A ver, que se aclaren. Así, sin más, no cuela. Que nos digan qué van a hacer con actitudes como el del caso Putasgae [–>], y los cien mil juicios por el derecho al buen nombre que no tienen. Porque claro, si tú mismo reconoces que tienes que “reconstruir tu imagen y reputación” [–>], pues da la impresión de que no andas muy sobrado. Y si coincide que esa organización tan poco sobrada de  buena imagen y reputación es probablemente la que más demandas interpone por derecho al honor de toda la galaxia, ¡jooorl!, algo raro esta pasando.

¿Van a empezar por pedir perdón al respetable? Porque aparte de haberse puesto las botas a llamándonos piratas y otras lindezas, y aparte de dedicarse a cobrarnos con saña a cambio de un derecho a copiar lo que de ningún modo queremos copiar, resulta que ha habido un montón de pasta pública dirigida a la SGAE y que presuntamente ha acabado en estado de “apropiación indebida”. ¿Qué hacemos con eso, SGAE?

Es muy fácil desentenderse ahora del Bautista y su tropa, señalarlos como los malos, y aquí no ha pasado nada.
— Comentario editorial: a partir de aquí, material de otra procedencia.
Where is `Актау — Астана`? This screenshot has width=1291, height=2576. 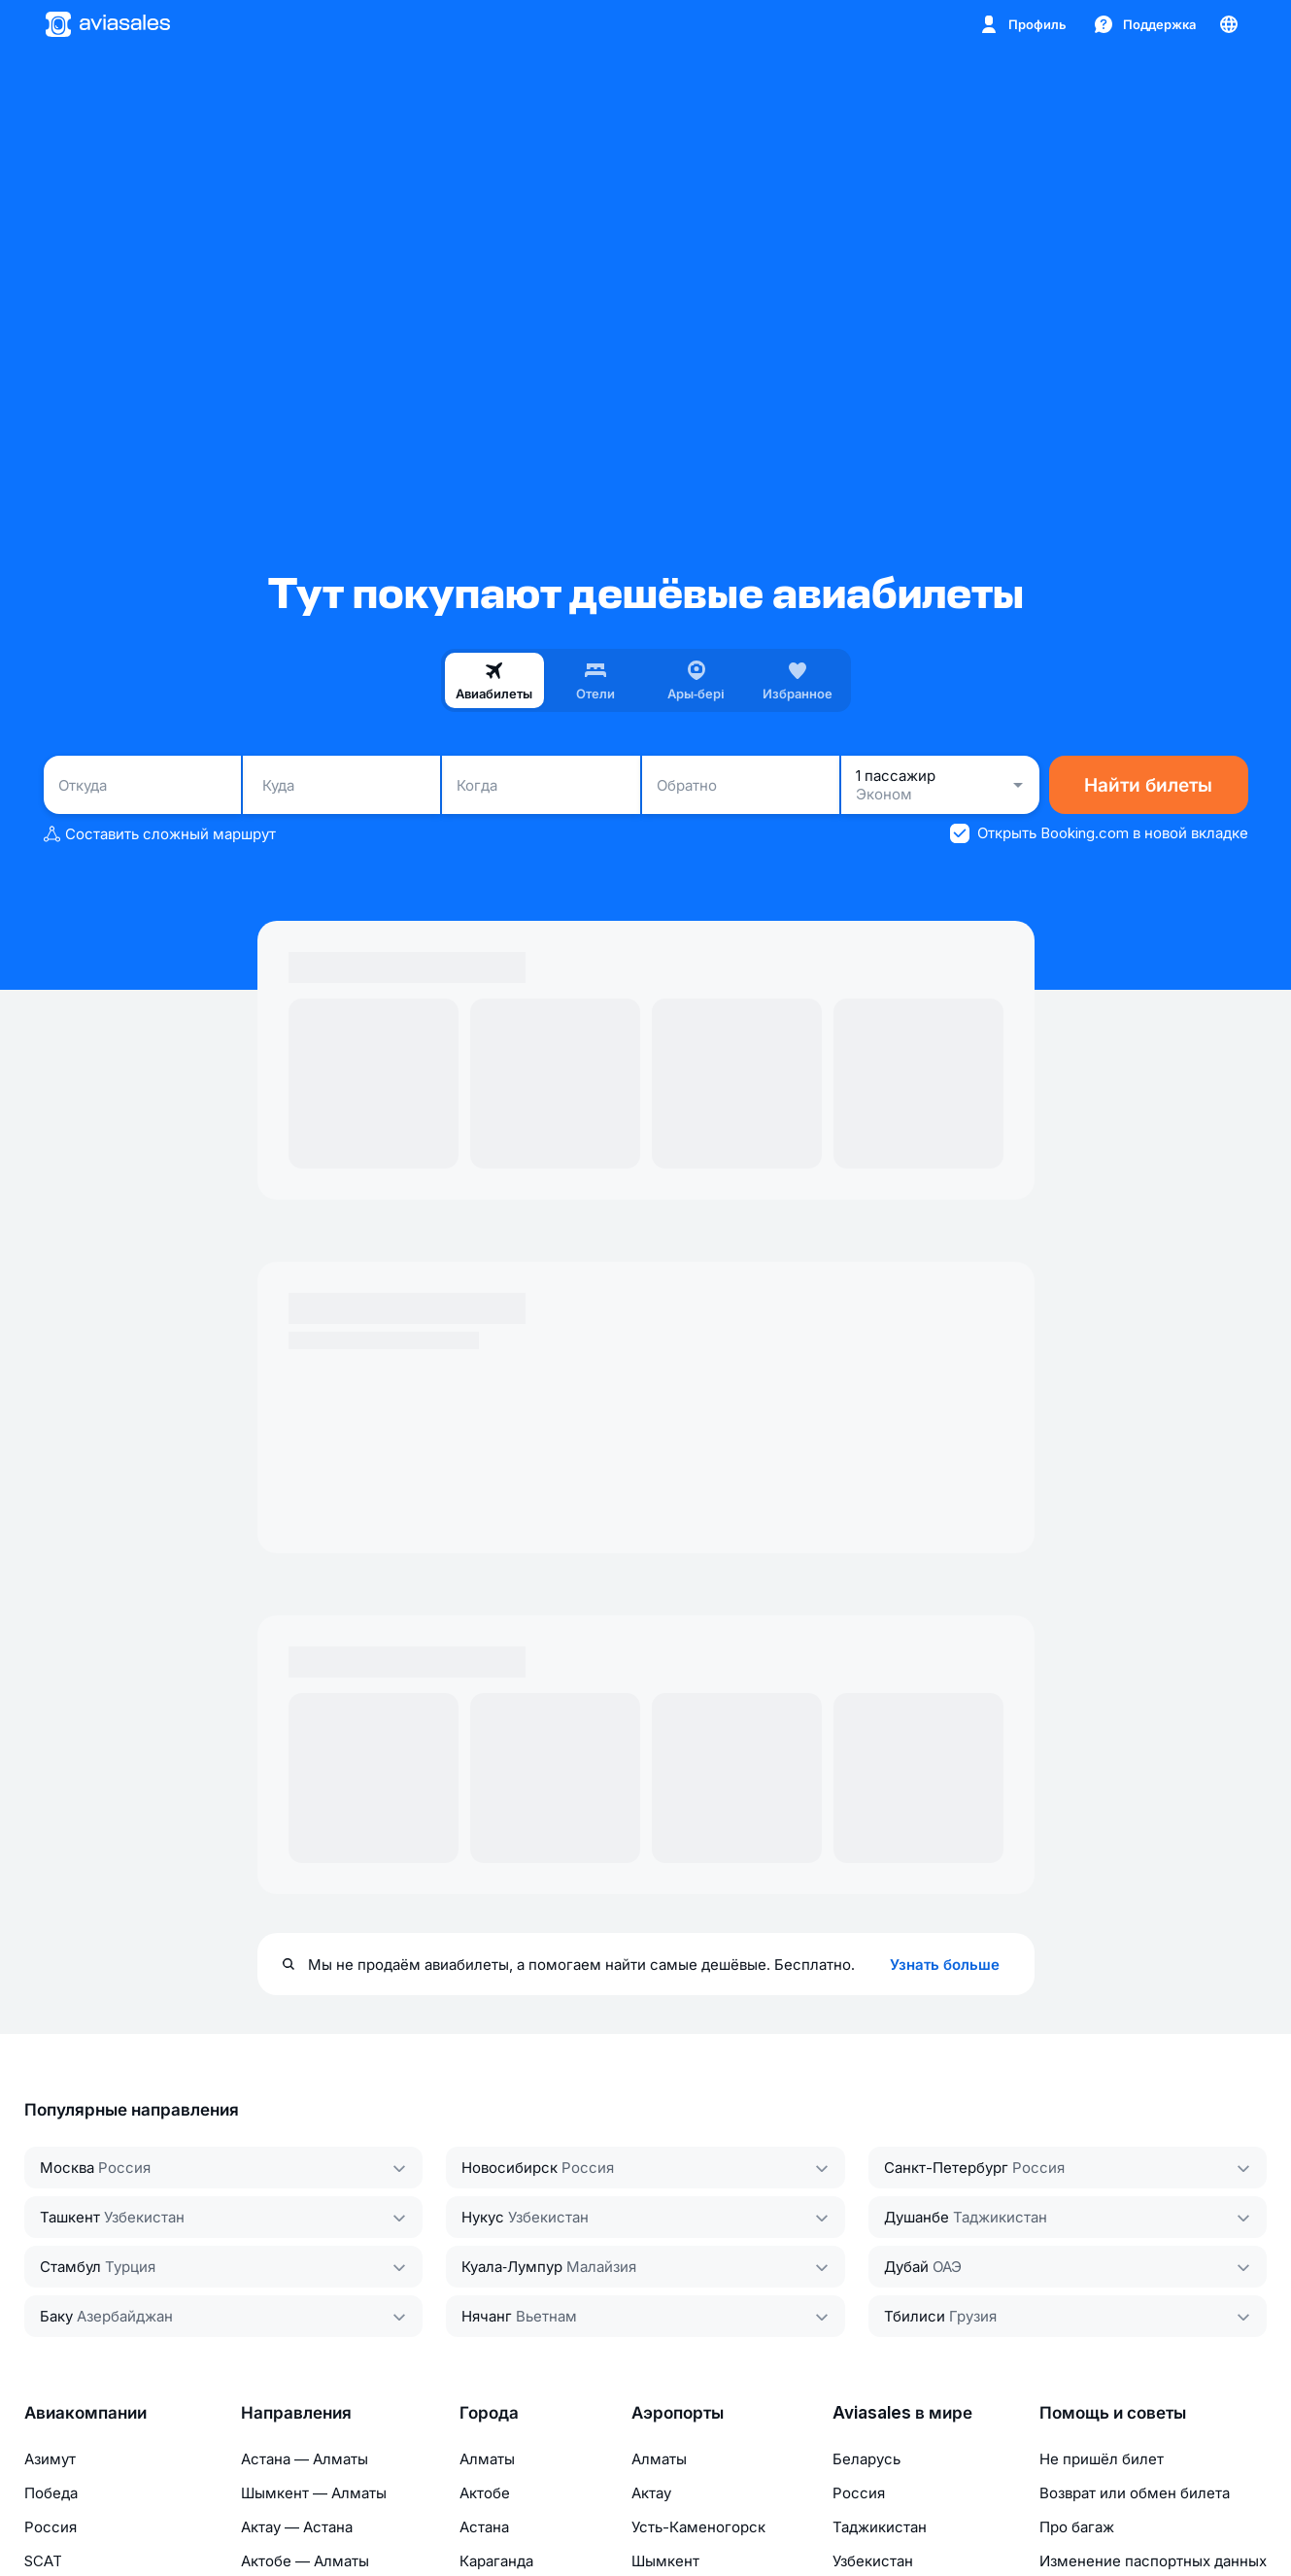 Актау — Астана is located at coordinates (297, 2527).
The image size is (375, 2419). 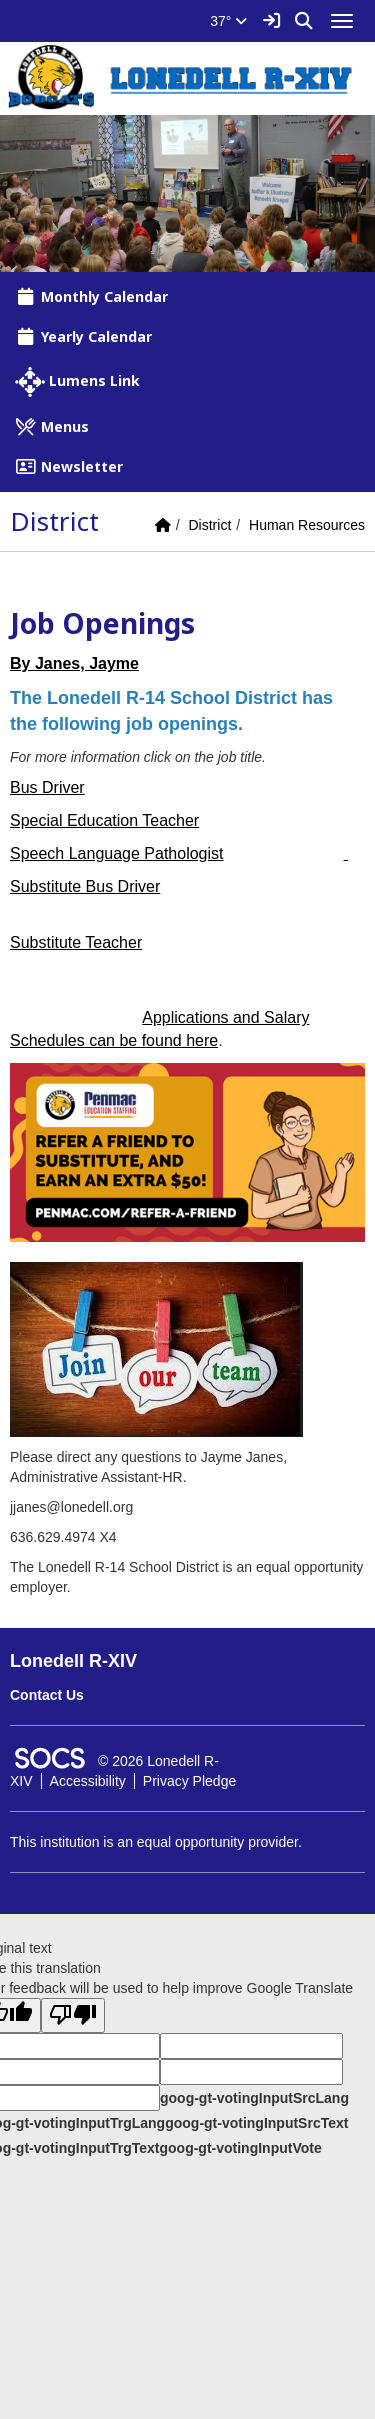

Porque sí ha pasado. Y porque el Bautista estaba ahí con los votos de los socios de la SGAE, repetidos votación tras votación, hasta dar con sus huesos en un auto de procesamiento por lo que vulgarmente se denomina mangar. O sea que no es un extraterrestre que estaba casualmente ahí, sino que es el representante y mandamás elegido libre y voluntariamente por los que ahora quieren limpiar imágenes y reputaciones. Los que no parece que hasta ahora se hayan preocupado gran cosa por lo que pasaba en la muy peculiar organización. Porque cuando algún socio quiso preguntar individualmente por las preocupantes noticias que salían en la prensa, y se lo quitaron de encima con una sanción, no hubo masas de socios saliendo al quite para decir que eso no eran formas de hacer las cosas. Pero ahora se ponen al frente del duelo y se personan en la causa. Yo diría que a buenas horas, mangas verdes.

¿Reconstruir la imagen y la reputación? ¿Qué tal empezar por pedir perdón, seguir por anular todos lo juicios por asuntos que no son más que de opinión, y muy sana, pedir la anulación del canon digital, y propiciar un debate social civilizado (no cafre) sobre qué hacer con internet y los derechos de autor de la industria del entretenimiento? Ah, y ya puestos, tampoco estaría de más que abandonen la grotesca costumbre de autotitularse “la cultura”. Y si además le convencen a Sinde, compañera suya en la extraña sociedad, de que dimita, pues entonces tal vez podríamos empezar a pensar que su imagen y reputación tienen posibilidades de sobrevivir a lo que hasta ahora conocemos como la SGAE.